Religion
- Affiliation: Hinduism
- District: Palakkad
- Deity: Meenakshi
- Festival: Maasi festival

Location
- Location: Pallassana
- State: Kerala
- Country: India
- Interactive map of Meenkulathi Temple
- Coordinates: 10°38′08″N 76°39′20″E﻿ / ﻿10.635466°N 76.655556°E

Architecture
- Type: Dravidian architecture

Specifications
- Temple: One
- Elevation: 116.56 m (382 ft)

= Meenkulathi Temple =

Hindu temple in Kerala, India

The Meenkulathi Temple is located in Pallassena, a village in southern India.

==Origins==

Meenkulathikkavu is the oldest temple in Pallasena. Tradition has it that centuries ago three families belonging to the Veerasaiva Mannadiar clan worshipped the goddess Meenakshi as their deity. An acute drought in Chidambaram (Tamil Nadu) drove them to seek greener pastures. One of them took a stone from there along with their other possessions. Worshipping their stone as their friend, philosopher and guide, they trekked to several places before reaching Pallasena. Enchanted by the forests surrounding the villages they settled there and prospered in the diamond trade. Whenever they went on business, they offered their customary prayers to the family deity. An aged member of their clan went for his customary bath before leaving on a trip home. He left his valuables and a palm leaf umbrella in the care of two youths. When he came back, he was shocked when he could not lift the things he had left with the youths. An astrologer said that Meenakshi had manifested herself under the umbrella and that was why it could not be moved. Huge crowds came there to witness the miracle. The place came to be known as Kudamannu.

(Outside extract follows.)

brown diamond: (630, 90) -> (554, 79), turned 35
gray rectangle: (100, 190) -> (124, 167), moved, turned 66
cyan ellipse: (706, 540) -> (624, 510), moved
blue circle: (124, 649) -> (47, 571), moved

The temple contains several idols and statues of fish, as the goddess is often connected with marine life.

Some Keralites also worship Meenkulathi Bhagavathi as their family deity.

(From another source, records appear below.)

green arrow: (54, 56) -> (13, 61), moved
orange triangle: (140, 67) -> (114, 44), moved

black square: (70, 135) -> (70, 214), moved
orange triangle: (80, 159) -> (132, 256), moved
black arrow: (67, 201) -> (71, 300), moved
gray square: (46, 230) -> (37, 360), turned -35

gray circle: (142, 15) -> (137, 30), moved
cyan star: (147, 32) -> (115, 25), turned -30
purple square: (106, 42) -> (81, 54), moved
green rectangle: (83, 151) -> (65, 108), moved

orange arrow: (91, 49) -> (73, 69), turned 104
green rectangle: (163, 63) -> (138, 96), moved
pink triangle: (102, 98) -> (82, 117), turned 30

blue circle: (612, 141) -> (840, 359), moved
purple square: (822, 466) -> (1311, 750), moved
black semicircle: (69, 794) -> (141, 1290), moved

The present Meenakshi temple and the adjacent temple tank were constructed over the next four centuries. A Thirumandiram was written as a testimony to the event. The Mannadiar clan has grown into 110 manais (veedus) . They conduct Navarathri, Pongal and Bhairava festivals.

==Buildings==

The structure is built in the Tamilnadu style. It is constructed in such a way that the shadow of the wall never falls on the ground. There are two entrances, one in the north and the other in the west. The temple tank is next to the western entrance.

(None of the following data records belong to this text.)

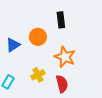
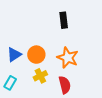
orange circle: (38, 37) -> (36, 55), moved
blue triangle: (13, 45) -> (14, 55), moved

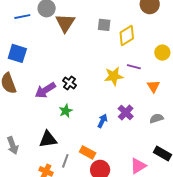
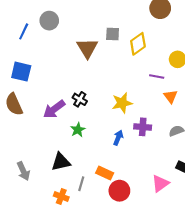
blue line: (22, 17) -> (24, 31), turned -49
brown triangle: (65, 23) -> (87, 48), moved
purple line: (134, 67) -> (157, 77), moved
yellow star: (114, 76) -> (122, 103), moved
purple cross: (126, 113) -> (143, 127), turned -35

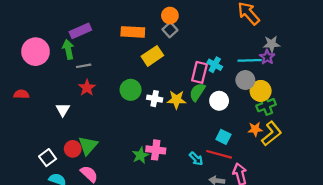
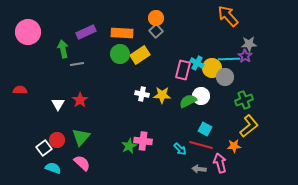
purple rectangle: (80, 31) -> (86, 32), moved
pink circle: (36, 52) -> (28, 32), moved
red star: (87, 88) -> (80, 100), moved
green circle: (131, 90) -> (120, 54), moved
yellow circle: (261, 91) -> (212, 68), moved
green semicircle: (197, 92) -> (188, 101), moved, turned 30
orange star: (255, 129) -> (234, 146), moved
red circle: (73, 149) -> (57, 140), moved

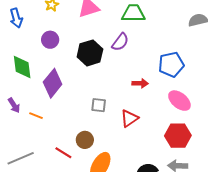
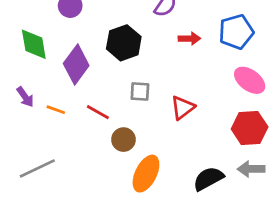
black hexagon: (90, 53) -> (124, 43), moved
red arrow: (140, 83) -> (189, 39), moved
red line: (63, 153) -> (98, 112), moved

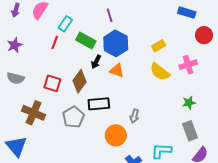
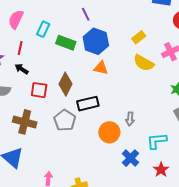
red line: (55, 42) -> (20, 48), moved
black arrow: (96, 62) -> (22, 69), moved, turned 104
gray arrow: (134, 116) -> (130, 119), moved

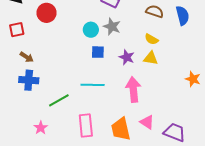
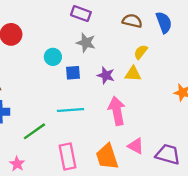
cyan circle: (91, 30) -> (53, 57), moved
yellow semicircle: (151, 39) -> (141, 52), moved, turned 104

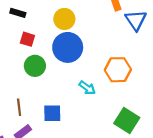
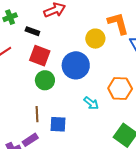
yellow circle: (64, 19) -> (95, 39), moved
red square: (27, 39) -> (40, 56), size x1.5
brown line: (19, 107) -> (37, 114), moved

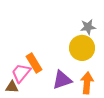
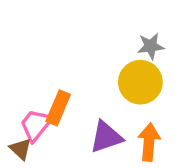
orange rectangle: (34, 63) -> (58, 108), turned 54
brown triangle: (12, 87) -> (21, 149), turned 40

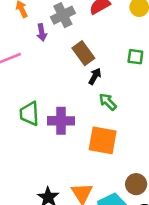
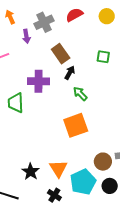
purple cross: (61, 121) -> (39, 81), moved
orange square: (103, 140) -> (76, 125), turned -30

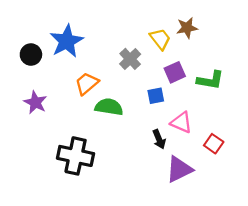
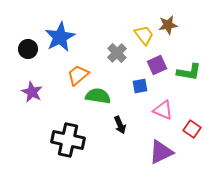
black arrow: (159, 139) -> (120, 125), moved

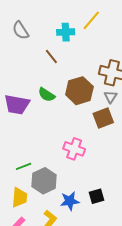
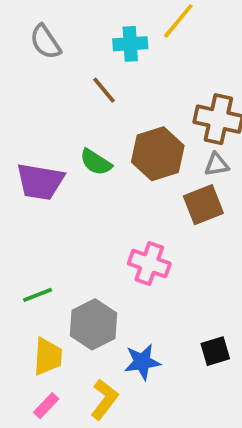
gray triangle: (111, 97) -> (217, 164), turned 48
green line: (24, 166) -> (38, 295), moved
black square: (97, 196) -> (215, 351), moved

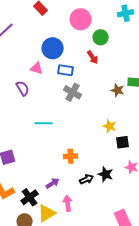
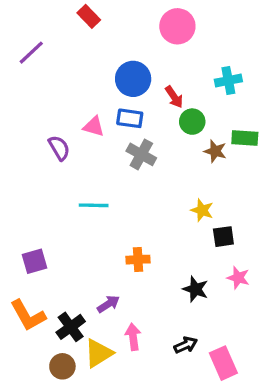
cyan cross: (126, 13) -> (228, 81), moved
pink circle: (81, 19) -> (177, 26), moved
green circle: (101, 37) -> (192, 122), moved
blue circle: (53, 48) -> (133, 79), moved
pink triangle: (37, 68) -> (94, 127), moved
black arrow: (87, 179) -> (186, 345), moved

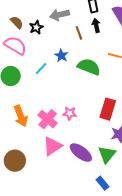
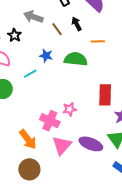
gray arrow: (59, 15) -> (33, 17), turned 48
black arrow: (96, 25) -> (77, 24), moved
cyan line: (41, 69) -> (30, 74), turned 32
orange arrow: (21, 116) -> (28, 139), moved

Crossing the Dwajasthambam made of teakwood and covered with copper. The garbhagriha contains a large idol of Meenakshi Amman. Devotees are not allowed to wander around the garbhagriha. Around the main idol, the saptha maathas (several female deities - Brahmi, Maheswari, Kaumari, Vaishnavai, Indrani, Chamundi and Varahi) are installed. There are separate shrines for Ganapathi, Veerabhadra, Durga, Shiva, Bhairava, Brahma Rakshasas and Ayyappa. In the adjacent hill called Vamala there are shrines for Muruga, Ganapathi, Siva, and Shasta.

==Events==

Navarathri, Karthigai, Mandala Vilakku, Maasi Thiruvizha, Pallivettai and Bhairava Pooja are the most celebrated events in the temple. The eight-day Maasi festival includes Ottamthullal and Kathakali programs depicting scenes from the Ramayana and Mahabharata. It is customary that the deity's sword and lamp are taken in procession by the descendants of the youths who stood guard over the valuables and the palm leaf umbrella.

Though the Mannadiar clan is given a privileged place in the activities of the temple, members of the entire community participate in the conduct of the temple festivals. The unique structure of the temple and its mode of worship have gained immense popularity among the natives of the village. Devotees firmly believe that the bath in the tank (known for its abundant fish) rids one of all chronic ailments.